Priya typed steadily at the next station, pausing only to sip her coffee. She’d joined the team six months ago as a cryptography specialist, right around the time the Cascade Protocol was handed over to the FBI. Coincidence? Maybe. But I’d learned to distrust coincidences in this job.

Even Roger, who usually radiated cheerfulness—the software engineer who brought donuts every Friday—seemed unusually focused on his screen. Though his focus seemed genuine. The man had been nothing but supportive of Charlotte’s work, always checking if she needed anything. Hard to imagine him sabotaging her efforts.

“Well, well. The contractor playing bodyguard.”

Raymond Wilmington’s voice cut through my observations like nails on a chalkboard.
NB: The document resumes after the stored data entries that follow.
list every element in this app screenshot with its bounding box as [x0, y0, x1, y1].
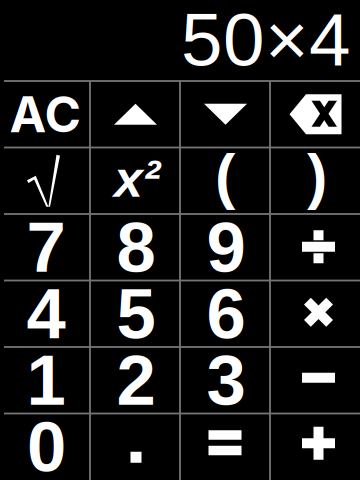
button[interactable]: 2: [90, 347, 180, 414]
staticText: (: [215, 142, 235, 210]
staticText: 2: [116, 341, 156, 420]
staticText: 9: [206, 208, 246, 287]
staticText: x²: [114, 150, 160, 208]
staticText: 5: [116, 274, 156, 353]
button[interactable]: Delete: [270, 81, 360, 148]
button[interactable]: 0: [0, 414, 90, 480]
button[interactable]: 3: [180, 347, 270, 414]
button[interactable]: 1: [0, 347, 90, 414]
button[interactable]: Decimal point: [90, 414, 180, 480]
button[interactable]: Plus: [270, 414, 360, 480]
button[interactable]: 4: [0, 280, 90, 347]
button[interactable]: 7: [0, 214, 90, 280]
staticText: 4: [26, 274, 66, 353]
button[interactable]: Scroll down: [180, 81, 270, 148]
button[interactable]: 5: [90, 280, 180, 347]
button[interactable]: Close parenthesis: [270, 148, 360, 214]
button[interactable]: Multiply: [270, 280, 360, 347]
staticText: 0: [27, 407, 66, 480]
button[interactable]: Open parenthesis: [180, 148, 270, 214]
button[interactable]: Square root: [0, 148, 90, 214]
button[interactable]: All clear: [0, 81, 90, 148]
button[interactable]: Scroll up: [90, 81, 180, 148]
staticText: ): [307, 142, 327, 210]
staticText: 7: [26, 208, 66, 287]
staticText: AC: [10, 84, 80, 144]
button[interactable]: Divide: [270, 214, 360, 280]
button[interactable]: Equals: [180, 414, 270, 480]
staticText: 3: [206, 341, 246, 420]
staticText: 6: [206, 274, 246, 353]
staticText: 8: [116, 208, 156, 287]
button[interactable]: 9: [180, 214, 270, 280]
button[interactable]: x squared: [90, 148, 180, 214]
button[interactable]: 8: [90, 214, 180, 280]
button[interactable]: Minus: [270, 347, 360, 414]
staticText: 1: [26, 341, 66, 420]
button[interactable]: 6: [180, 280, 270, 347]
staticText: 50×4: [181, 0, 351, 81]
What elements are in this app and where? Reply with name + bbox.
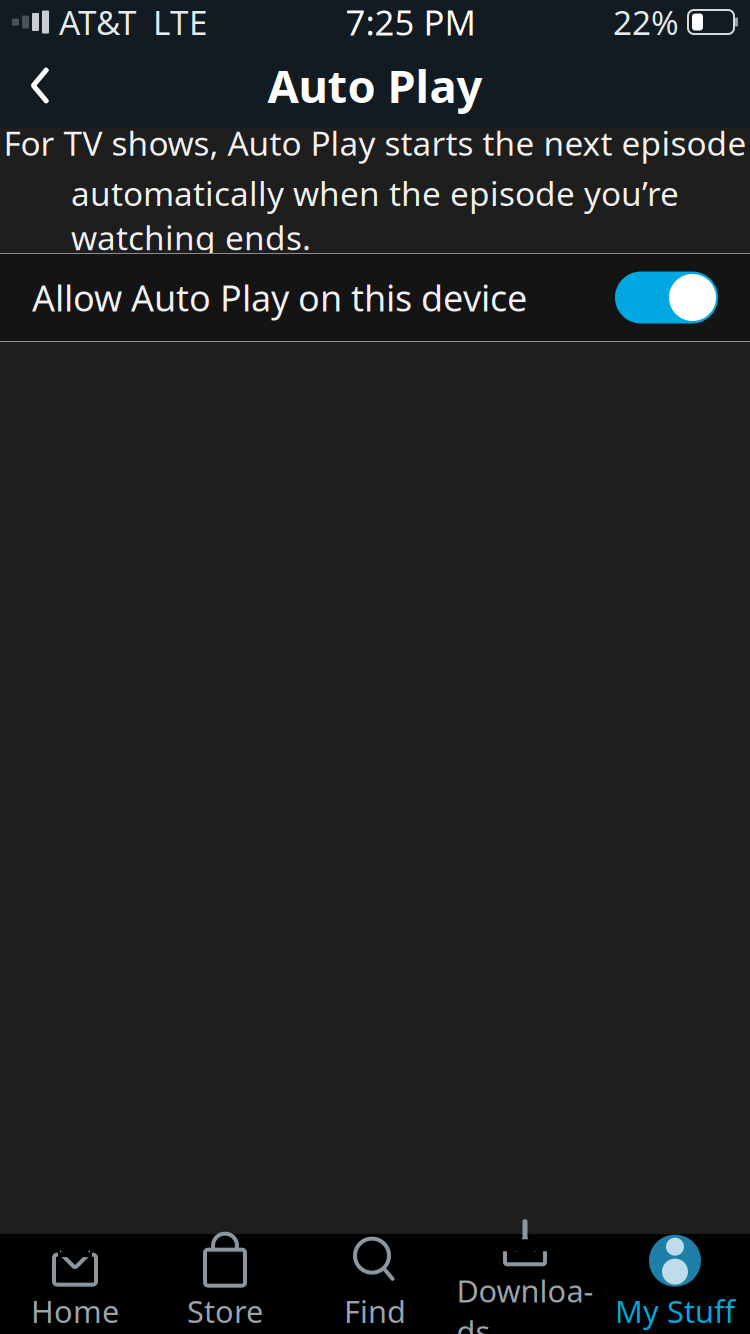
button[interactable]: Downloads xyxy=(450,1234,600,1334)
staticText: AT&T xyxy=(59,0,137,44)
staticText: Store xyxy=(187,1291,263,1331)
button[interactable]: Allow Auto Play on this device xyxy=(0,254,750,341)
staticText: For TV shows, Auto Play starts the next … xyxy=(4,121,746,165)
staticText: Allow Auto Play on this device xyxy=(32,274,527,321)
button[interactable]: Back xyxy=(0,44,80,127)
button[interactable]: My Stuff xyxy=(600,1234,750,1334)
staticText: LTE xyxy=(153,0,208,44)
button[interactable]: Allow Auto Play on this device xyxy=(615,272,718,324)
staticText: 22% xyxy=(613,0,679,44)
staticText: Downloads xyxy=(456,1270,594,1334)
staticText: My Stuff xyxy=(615,1291,735,1331)
staticText: Home xyxy=(31,1291,119,1331)
button[interactable]: Store xyxy=(150,1234,300,1334)
staticText: 7:25 PM xyxy=(346,0,476,45)
button[interactable]: Find xyxy=(300,1234,450,1334)
staticText: Auto Play xyxy=(268,55,482,116)
staticText: automatically when the episode you’re wa… xyxy=(71,171,679,259)
button[interactable]: Home xyxy=(0,1234,150,1334)
staticText: Find xyxy=(344,1291,406,1331)
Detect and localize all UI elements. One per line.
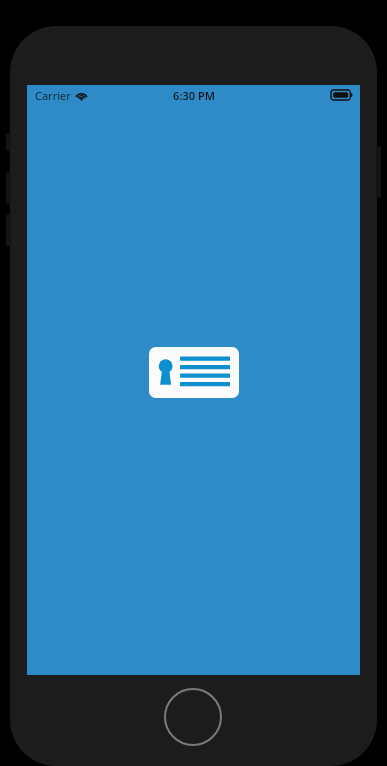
staticText: 6:30 PM <box>173 88 215 103</box>
button[interactable]: Home <box>164 688 222 746</box>
button[interactable]: ID card <box>149 347 239 398</box>
staticText: Carrier <box>35 88 71 103</box>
The head of security strolled toward me, that practiced smile already in place. Same territorial attitude he’d shown since day one—first when he’d tossed me that keycard on the rooftop like it was trash, then Monday when I’d forced him to hand over the entry logs.

Today, his tie hung slightly crooked, breadcrumbs clinging to the front of his shirt. The kinds of details that drove me crazy—if you’re running security, you should notice everything.

“Wilmington.” I kept my tone neutral, professional. No point feeding his ego more than necessary.

“How’s our little security review coming along?” He straightened his tie, apparently oblivious to the crumbs still decorating his shirtfront. “Finding all our weak spots?”